Segment Start: RECORDS

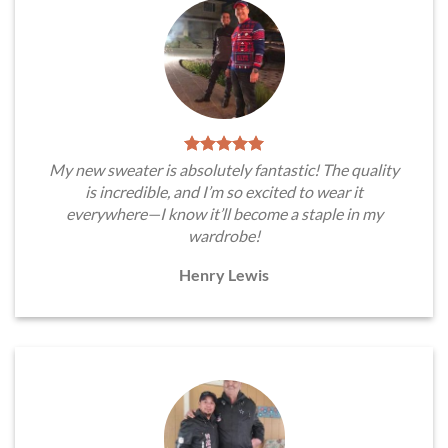
My new sweater is absolutely fantastic! The quality
is incredible, and I’m so excited to wear it
everywhere—I know it’ll become a staple in my
wardrobe!
Henry Lewis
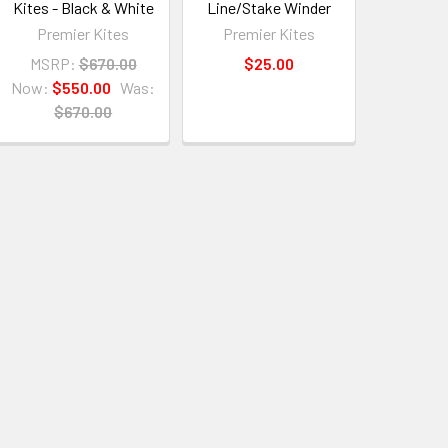
Kites - Black & White
Line/Stake Winder
Premier Kites
Premier Kites
MSRP:
$670.00
$25.00
Now:
$550.00
Was:
$670.00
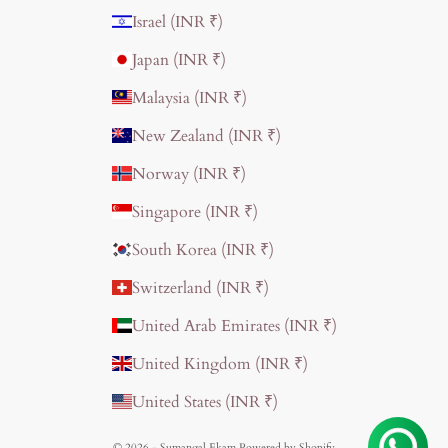
Israel (INR ₹)
Japan (INR ₹)
Malaysia (INR ₹)
New Zealand (INR ₹)
Norway (INR ₹)
Singapore (INR ₹)
South Korea (INR ₹)
Switzerland (INR ₹)
United Arab Emirates (INR ₹)
United Kingdom (INR ₹)
United States (INR ₹)
© 2026 - Sumangal Ekam
Powered by Shopify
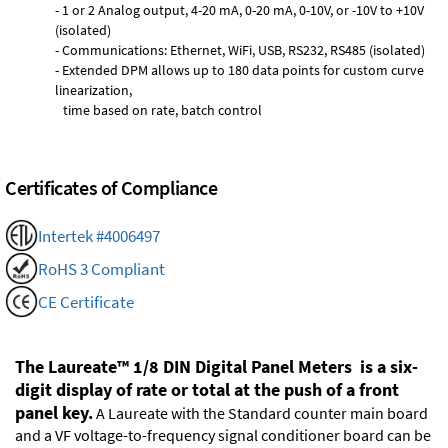
- 1 or 2 Analog output, 4-20 mA, 0-20 mA, 0-10V, or -10V to +10V
(isolated)
- Communications: Ethernet, WiFi, USB, RS232, RS485 (isolated)
- Extended DPM allows up to 180 data points for custom curve
linearization,
time based on rate, batch control
Certificates of Compliance
Intertek #4006497
RoHS 3 Compliant
CE Certificate
The Laureate™ 1/8 DIN Digital Panel Meters is a six-
digit display of rate or total at the push of a front
panel key.
A Laureate with the Standard counter main board
and a VF voltage-to-frequency signal conditioner board can be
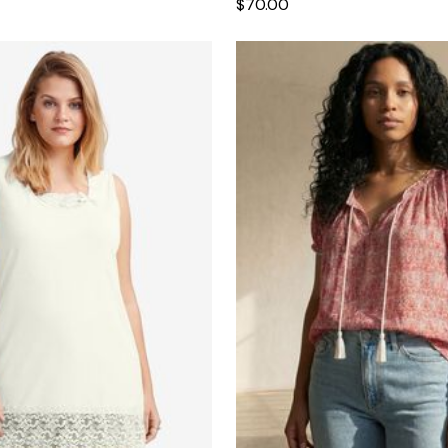
$70.00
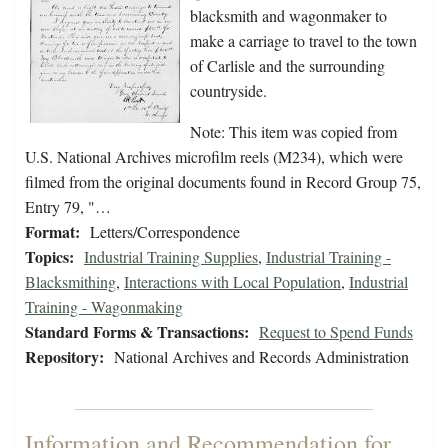
blacksmith and wagonmaker to
make a carriage to travel to the town
of Carlisle and the surrounding
countryside.
Note: This item was copied from
U.S. National Archives microfilm reels (M234), which were
filmed from the original documents found in Record Group 75,
Entry 79, "…
Format:
Letters/Correspondence
Topics:
Industrial Training Supplies
,
Industrial Training -
Blacksmithing
,
Interactions with Local Population
,
Industrial
Training - Wagonmaking
Standard Forms & Transactions:
Request to Spend Funds
Repository:
National Archives and Records Administration
Information and Recommendation for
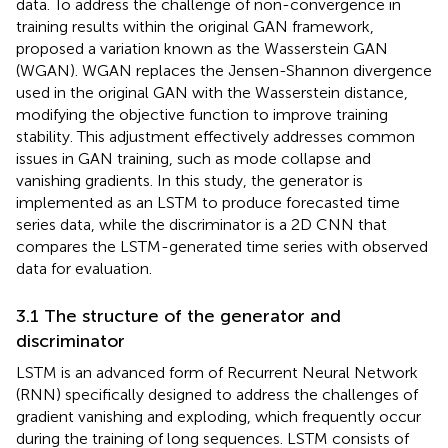
data. To address the challenge of non-convergence in
training results within the original GAN framework,
proposed a variation known as the Wasserstein GAN
(WGAN). WGAN replaces the Jensen-Shannon divergence
used in the original GAN with the Wasserstein distance,
modifying the objective function to improve training
stability. This adjustment effectively addresses common
issues in GAN training, such as mode collapse and
vanishing gradients. In this study, the generator is
implemented as an LSTM to produce forecasted time
series data, while the discriminator is a 2D CNN that
compares the LSTM-generated time series with observed
data for evaluation.
3.1 The structure of the generator and
discriminator
LSTM is an advanced form of Recurrent Neural Network
(RNN) specifically designed to address the challenges of
gradient vanishing and exploding, which frequently occur
during the training of long sequences. LSTM consists of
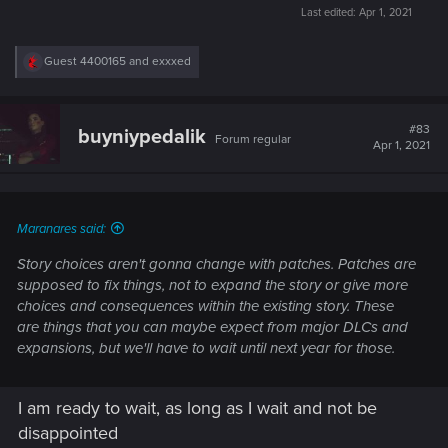
Last edited:
Apr 1, 2021
R
Guest 4400165
and
exxxed
e
a
c
t
#83
buyniypedalik
Forum regular
i
Apr 1, 2021
o
n
s
:
Maranares said:
Story choices aren't gonna change with patches. Patches are
supposed to fix things, not to expand the story or give more
choices and consequences within the existing story. These
are things that you can maybe expect from major DLCs and
expansions, but we'll have to wait until next year for those.
I am ready to wait, as long as I wait and not be
disappointed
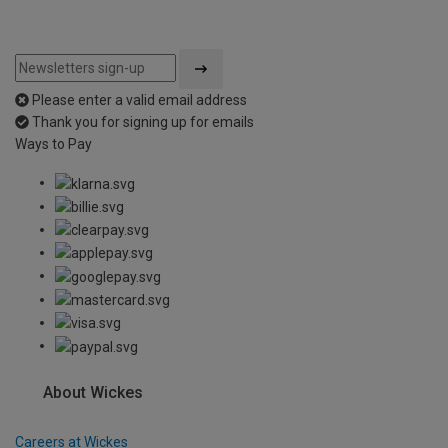
Please enter a valid email address
Thank you for signing up for emails
Ways to Pay
About Wickes
Careers at Wickes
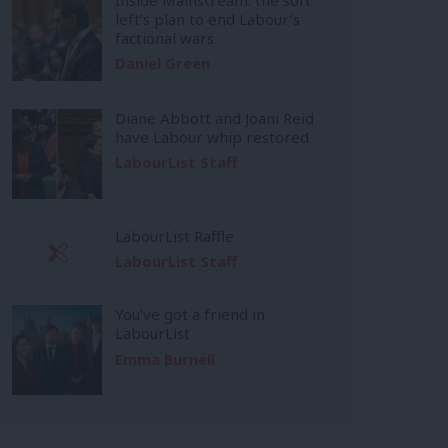
left’s plan to end Labour’s
factional wars
Daniel Green
Diane Abbott and Joani Reid
have Labour whip restored
LabourList Staff
LabourList Raffle
LabourList Staff
You’ve got a friend in
LabourList
Emma Burnell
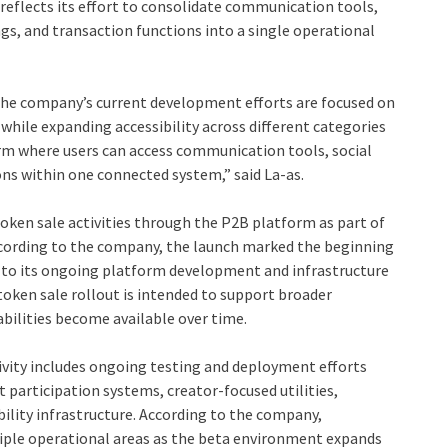
reflects its effort to consolidate communication tools,
ings, and transaction functions into a single operational
 the company’s current development efforts are focused on
hile expanding accessibility across different categories
form where users can access communication tools, social
ons within one connected system,” said La-as.
oken sale activities through the P2B platform as part of
ccording to the company, the launch marked the beginning
d to its ongoing platform development and infrastructure
oken sale rollout is intended to support broader
ilities become available over time.
vity includes ongoing testing and deployment efforts
articipation systems, creator-focused utilities,
ility infrastructure. According to the company,
tiple operational areas as the beta environment expands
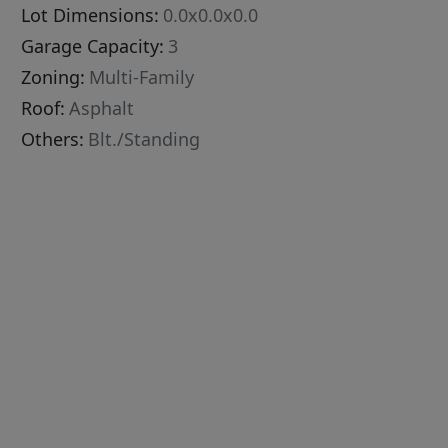
Lot Dimensions:
0.0x0.0x0.0
Garage Capacity:
3
Zoning:
Multi-Family
Roof:
Asphalt
Others:
Blt./Standing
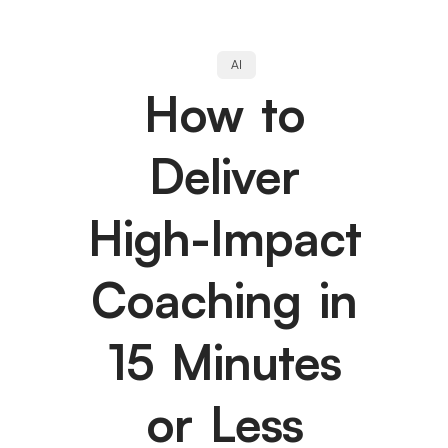
AI
How to
Deliver
High-Impact
Coaching in
15 Minutes
or Less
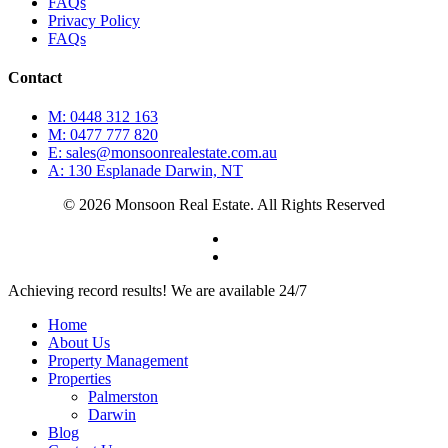
FAQs
Privacy Policy
FAQs
Contact
M: 0448 312 163
M: 0477 777 820
E: sales@monsoonrealestate.com.au
A: 130 Esplanade Darwin, NT
© 2026 Monsoon Real Estate. All Rights Reserved
facebook
instagram
Close
Achieving record results! We are available 24/7
Menu
Home
About Us
Property Management
Properties
Palmerston
Darwin
Blog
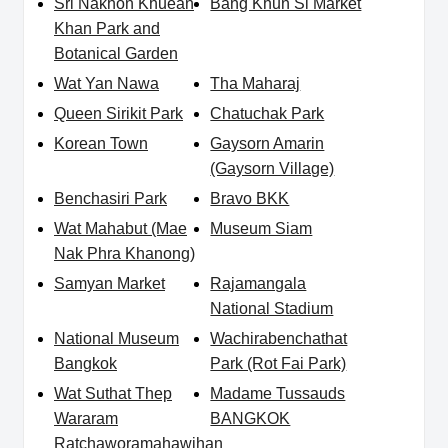
Sri Nakhon Khuean
Bang Khun Si Market
Khan Park and
Botanical Garden
Wat Yan Nawa
Tha Maharaj
Queen Sirikit Park
Chatuchak Park
Korean Town
Gaysorn Amarin
(Gaysorn Village)
Benchasiri Park
Bravo BKK
Wat Mahabut (Mae
Museum Siam
Nak Phra Khanong)
Samyan Market
Rajamangala
National Stadium
National Museum
Wachirabenchathat
Bangkok
Park (Rot Fai Park)
Wat Suthat Thep
Madame Tussauds
Wararam
BANGKOK
Ratchaworamahawihan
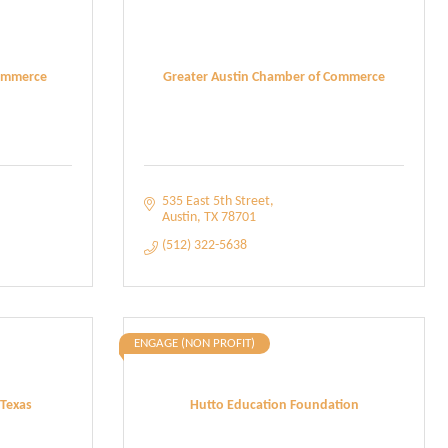
ommerce
Greater Austin Chamber of Commerce
535 East 5th Street
Austin
TX
78701
(512) 322-5638
ENGAGE (NON PROFIT)
 Texas
Hutto Education Foundation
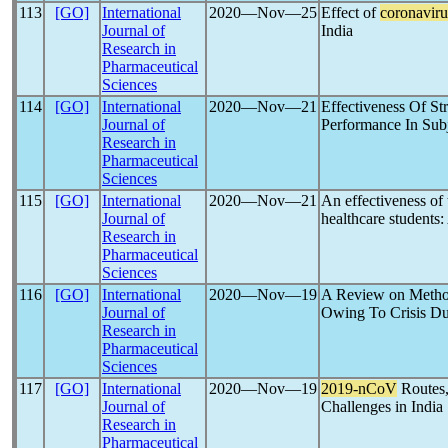
113
[GO]
International
2020―Nov―25
Effect of
coronaviru
Journal of
India
Research in
Pharmaceutical
Sciences
114
[GO]
International
2020―Nov―21
Effectiveness Of St
Journal of
Performance In Sub
Research in
Pharmaceutical
Sciences
115
[GO]
International
2020―Nov―21
An effectiveness of
Journal of
healthcare students:
Research in
Pharmaceutical
Sciences
116
[GO]
International
2020―Nov―19
A Review on Method
Journal of
Owing To Crisis D
Research in
Pharmaceutical
Sciences
117
[GO]
International
2020―Nov―19
2019-nCoV
Routes,
Journal of
Challenges in India
Research in
Pharmaceutical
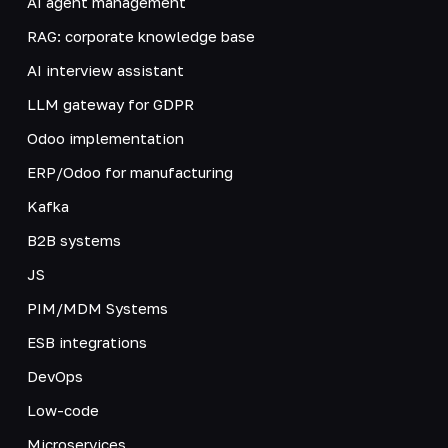
AI agent management
RAG: corporate knowledge base
AI interview assistant
LLM gateway for GDPR
Odoo implementation
ERP/Odoo for manufacturing
Kafka
B2B systems
JS
PIM/MDM Systems
ESB integrations
DevOps
Low-code
Microservices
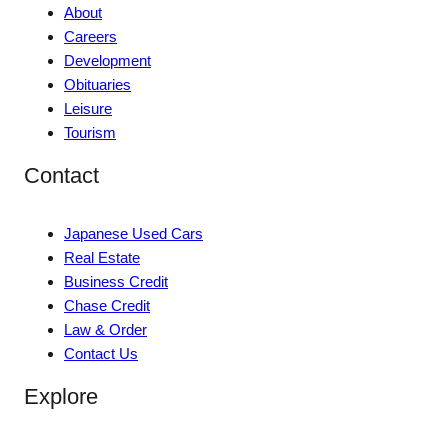
About
Careers
Development
Obituaries
Leisure
Tourism
Contact
Japanese Used Cars
Real Estate
Business Credit
Chase Credit
Law & Order
Contact Us
Explore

Segment End: RECORDS

▶ [TASK DESCRIPTION]: Would you retype the entries above in full, exactly as written, minus the pictures?

▶ [RESULT FOR THIS EXERCISE]:
My new sweater is absolutely fantastic! The quality
is incredible, and I’m so excited to wear it
everywhere—I know it’ll become a staple in my
wardrobe!
Henry Lewis
Kites - Black & White
Line/Stake Winder
Premier Kites
Premier Kites
MSRP:
$670.00
$25.00
Now:
$550.00
Was:
$670.00
Israel (INR ₹)
Japan (INR ₹)
Malaysia (INR ₹)
New Zealand (INR ₹)
Norway (INR ₹)
Singapore (INR ₹)
South Korea (INR ₹)
Switzerland (INR ₹)
United Arab Emirates (INR ₹)
United Kingdom (INR ₹)
United States (INR ₹)
© 2026 - Sumangal Ekam
Powered by Shopify
- 1 or 2 Analog output, 4-20 mA, 0-20 mA, 0-10V, or -10V to +10V
(isolated)
- Communications: Ethernet, WiFi, USB, RS232, RS485 (isolated)
- Extended DPM allows up to 180 data points for custom curve
linearization,
time based on rate, batch control
Certificates of Compliance
Intertek #4006497
RoHS 3 Compliant
CE Certificate
The Laureate™ 1/8 DIN Digital Panel Meters is a six-
digit display of rate or total at the push of a front
panel key.
A Laureate with the Standard counter main board
and a VF voltage-to-frequency signal conditioner board can be
$70.00
blacksmith and wagonmaker to
make a carriage to travel to the town
of Carlisle and the surrounding
countryside.
Note: This item was copied from
U.S. National Archives microfilm reels (M234), which were
filmed from the original documents found in Record Group 75,
Entry 79, "…
Format:
Letters/Correspondence
Topics:
Industrial Training Supplies
,
Industrial Training -
Blacksmithing
,
Interactions with Local Population
,
Industrial
Training - Wagonmaking
Standard Forms & Transactions:
Request to Spend Funds
Repository:
National Archives and Records Administration
Information and Recommendation for
data. To address the challenge of non-convergence in
training results within the original GAN framework,
proposed a variation known as the Wasserstein GAN
(WGAN). WGAN replaces the Jensen-Shannon divergence
used in the original GAN with the Wasserstein distance,
modifying the objective function to improve training
stability. This adjustment effectively addresses common
issues in GAN training, such as mode collapse and
vanishing gradients. In this study, the generator is
implemented as an LSTM to produce forecasted time
series data, while the discriminator is a 2D CNN that
compares the LSTM-generated time series with observed
data for evaluation.
3.1 The structure of the generator and
discriminator
LSTM is an advanced form of Recurrent Neural Network
(RNN) specifically designed to address the challenges of
gradient vanishing and exploding, which frequently occur
during the training of long sequences. LSTM consists of
Last edited:
Apr 1, 2021
R
Guest 4400165
and
exxxed
e
a
c
t
#83
buyniypedalik
Forum regular
i
Apr 1, 2021
o
n
s
:
Maranares said:
Story choices aren't gonna change with patches. Patches are
supposed to fix things, not to expand the story or give more
choices and consequences within the existing story. These
are things that you can maybe expect from major DLCs and
expansions, but we'll have to wait until next year for those.
I am ready to wait, as long as I wait and not be
disappointed
Please enter a valid email address
Thank you for signing up for emails
Ways to Pay
About Wickes
Careers at Wickes
left’s plan to end Labour’s
factional wars
Daniel Green
Diane Abbott and Joani Reid
have Labour whip restored
LabourList Staff
LabourList Raffle
LabourList Staff
You’ve got a friend in
LabourList
Emma Burnell
reflects its effort to consolidate communication tools,
ings, and transaction functions into a single operational
 the company’s current development efforts are focused on
hile expanding accessibility across different categories
form where users can access communication tools, social
ons within one connected system,” said La-as.
oken sale activities through the P2B platform as part of
ccording to the company, the launch marked the beginning
d to its ongoing platform development and infrastructure
oken sale rollout is intended to support broader
ilities become available over time.
vity includes ongoing testing and deployment efforts
articipation systems, creator-focused utilities,
ility infrastructure. According to the company,
tiple operational areas as the beta environment expands
Lot Dimensions:
0.0x0.0x0.0
Garage Capacity:
3
Zoning:
Multi-Family
Roof:
Asphalt
Others:
Blt./Standing
AI
How to
Deliver
High-Impact
Coaching in
15 Minutes
or Less
FAQs
Privacy Policy
FAQs
Contact
M: 0448 312 163
M: 0477 777 820
E: sales@monsoonrealestate.com.au
A: 130 Esplanade Darwin, NT
© 2026 Monsoon Real Estate. All Rights Reserved
facebook
instagram
Close
Achieving record results! We are available 24/7
Menu
Home
About Us
Property Management
Properties
Palmerston
Darwin
Blog
Sri Nakhon Khuean
Bang Khun Si Market
Khan Park and
Botanical Garden
Wat Yan Nawa
Tha Maharaj
Queen Sirikit Park
Chatuchak Park
Korean Town
Gaysorn Amarin
(Gaysorn Village)
Benchasiri Park
Bravo BKK
Wat Mahabut (Mae
Museum Siam
Nak Phra Khanong)
Samyan Market
Rajamangala
National Stadium
National Museum
Wachirabenchathat
Bangkok
Park (Rot Fai Park)
Wat Suthat Thep
Madame Tussauds
Wararam
BANGKOK
Ratchaworamahawihan
ommerce
Greater Austin Chamber of Commerce
535 East 5th Street
Austin
TX
78701
(512) 322-5638
ENGAGE (NON PROFIT)
 Texas
Hutto Education Foundation
113
[GO]
International
2020―Nov―25
Effect of
coronaviru
Journal of
India
Research in
Pharmaceutical
Sciences
114
[GO]
International
2020―Nov―21
Effectiveness Of St
Journal of
Performance In Sub
Research in
Pharmaceutical
Sciences
115
[GO]
International
2020―Nov―21
An effectiveness of
Journal of
healthcare students:
Research in
Pharmaceutical
Sciences
116
[GO]
International
2020―Nov―19
A Review on Method
Journal of
Owing To Crisis D
Research in
Pharmaceutical
Sciences
117
[GO]
International
2020―Nov―19
2019-nCoV
Routes,
Journal of
Challenges in India
Research in
Pharmaceutical
AI agent management
RAG: corporate knowledge base
AI interview assistant
LLM gateway for GDPR
Odoo implementation
ERP/Odoo for manufacturing
Kafka
B2B systems
JS
PIM/MDM Systems
ESB integrations
DevOps
Low-code
Microservices
About
Careers
Development
Obituaries
Leisure
Tourism
Contact
Japanese Used Cars
Real Estate
Business Credit
Chase Credit
Law & Order
Contact Us
Explore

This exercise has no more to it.